All day long we were scanning the marshes and shoreline rocks in the hopes of seeing a Snowy Owl.  There have been a rash of reports in the past 7-10 days, as it looks like an irruption is underway.  I have not heard any reports of lemming and vole populations on the tundra, but a southward push of Snowies means there are either too few rodents (a natural cyclical crash, especially in lemmings) or too many owls (good breeding productivity thanks to a boom year in lemmings).  Either way, there are a lot of hungry owls around Maine right now.  It was surprising that based on the recent uptick in reports, we did not see one all day…until our very last stop with the light rapidly fading.  One immature female-type (extremely heavily barred throughout the body, other than the face) was standing guard on the last of the rocking ledges that I scanned.  Any day with a Snowy Owl is a good day in my book!

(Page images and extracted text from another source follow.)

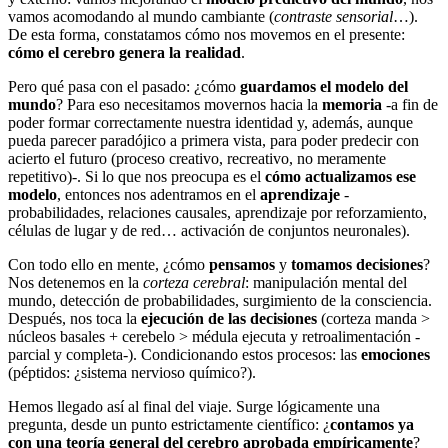
vamos acomodando al mundo cambiante (
contraste sensorial
…).
De esta forma, constatamos cómo nos movemos en el presente:
cómo el cerebro genera la realidad
.
Pero qué pasa con el pasado: ¿cómo
guardamos el modelo del
mundo
? Para eso necesitamos movernos hacia la
memoria
-a fin de
poder formar correctamente nuestra identidad y, además, aunque
pueda parecer paradójico a primera vista, para poder predecir con
acierto el futuro (proceso creativo, recreativo, no meramente
repetitivo)-. Si lo que nos preocupa es el
cómo actualizamos ese
modelo
, entonces nos adentramos en el
aprendizaje
-
probabilidades, relaciones causales, aprendizaje por reforzamiento,
células de lugar y de red… activación de conjuntos neuronales).
Con todo ello en mente, ¿cómo
pensamos
y
tomamos decisiones
?
Nos detenemos en la
corteza cerebral
: manipulación mental del
mundo, detección de probabilidades, surgimiento de la consciencia.
Después, nos toca la
ejecución de las decisiones
(corteza manda >
núcleos basales + cerebelo > médula ejecuta y retroalimentación -
parcial y completa-). Condicionando estos procesos: las
emociones
(péptidos: ¿sistema nervioso químico?).
Hemos llegado así al final del viaje. Surge lógicamente una
pregunta, desde un punto estrictamente científico: ¿
contamos ya
con una teoría general del cerebro aprobada empíricamente
?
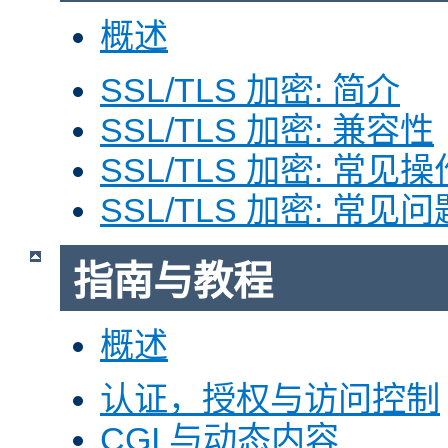
概述
SSL/TLS 加密: 简介
SSL/TLS 加密: 兼容性
SSL/TLS 加密: 常见操
SSL/TLS 加密: 常见问
指南与教程
概述
认证，授权与访问控制
CGI 与动态内容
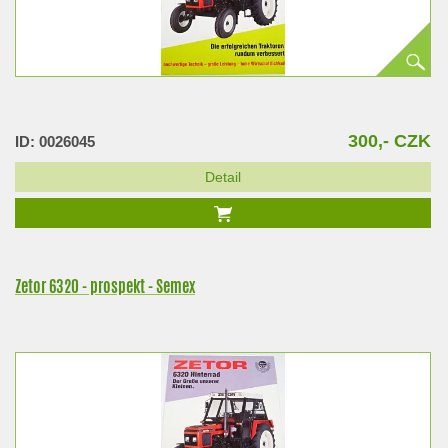
300,- CZK
ID: 0026045
Detail
Zetor 6320 - prospekt - Semex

Please remember that these birds are not down this far south by choice!  The birds are here because they are hungry, or even starving (one emaciated bird was found dead at Prout’s Neck the other day, for example).  While this charismatic and captivating species is sought by birders, photographers, and almost everyone else, we must be mindful of the dire straights that many of these birds are in.  Too often we have heard stories of birds harassed, flushed repeatedly, or otherwise bothered by supposed fans.  In the case of a Snowy Owl perched on a rock 100 yards or more offshore, there is little harm that can come from gawking at them from land.  But when they are in the marsh, in the dunes, out in a field, on a building, etc, how about we remain just as respectful to these magnificent creatures and admire them from a safe distance.  Besides, the birds’ natural behaviors will be more fascinating than watching it fly away from you.  No, you really don’t need to see the bird a little better, or get a photo a little closer . . . admire them from a distance and let’s not make life any more difficult for these birds – or ruin it for other birders!